-- Assignment --
An exact transcription is needed of the lines below from the one with "Marknadsföring och" through the one with "zastupiteľstva - 31.03.2023", with no other lines and no pictures.

-------- Data in this exercise --------

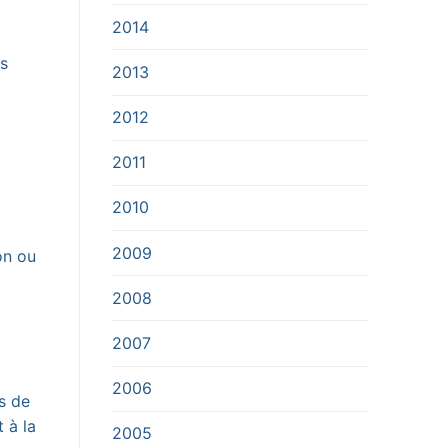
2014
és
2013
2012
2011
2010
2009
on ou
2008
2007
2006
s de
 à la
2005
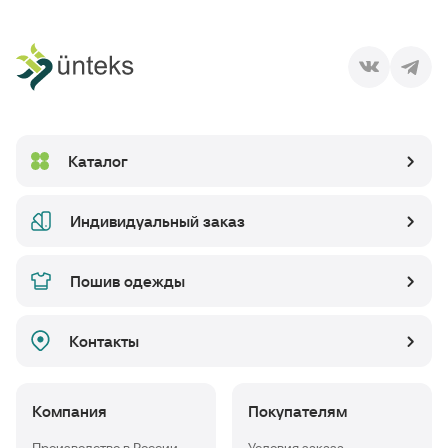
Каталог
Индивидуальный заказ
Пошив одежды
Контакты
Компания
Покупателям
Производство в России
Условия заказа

--------
-------- Data in this exercise --------

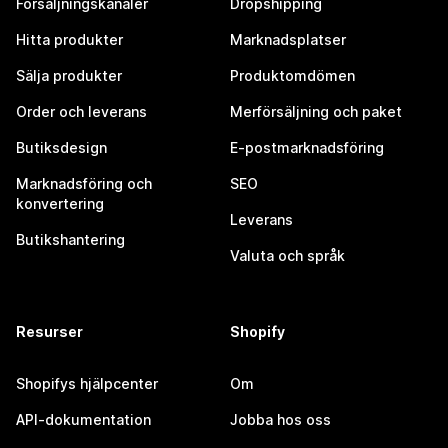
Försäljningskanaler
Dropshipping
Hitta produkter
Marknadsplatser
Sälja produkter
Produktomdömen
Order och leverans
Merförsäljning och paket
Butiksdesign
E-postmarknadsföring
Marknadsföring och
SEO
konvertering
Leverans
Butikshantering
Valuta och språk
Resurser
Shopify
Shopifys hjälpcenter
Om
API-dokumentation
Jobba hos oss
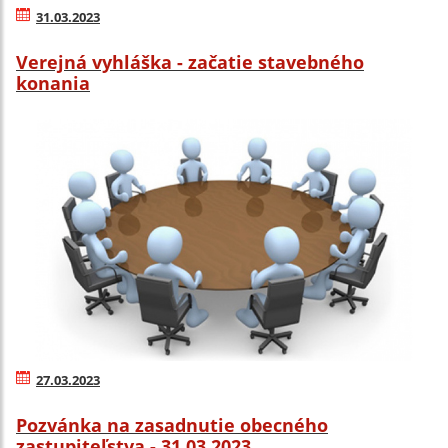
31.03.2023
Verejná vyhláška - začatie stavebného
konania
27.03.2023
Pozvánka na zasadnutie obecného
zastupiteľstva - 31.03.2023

--------

-- Result --
Marknadsföring och
SEO
konvertering
Leverans
Butikshantering
Valuta och språk
Resurser
Shopify
Shopifys hjälpcenter
Om
API-dokumentation
Jobba hos oss
31.03.2023
Verejná vyhláška - začatie stavebného
konania
27.03.2023
Pozvánka na zasadnutie obecného
zastupiteľstva - 31.03.2023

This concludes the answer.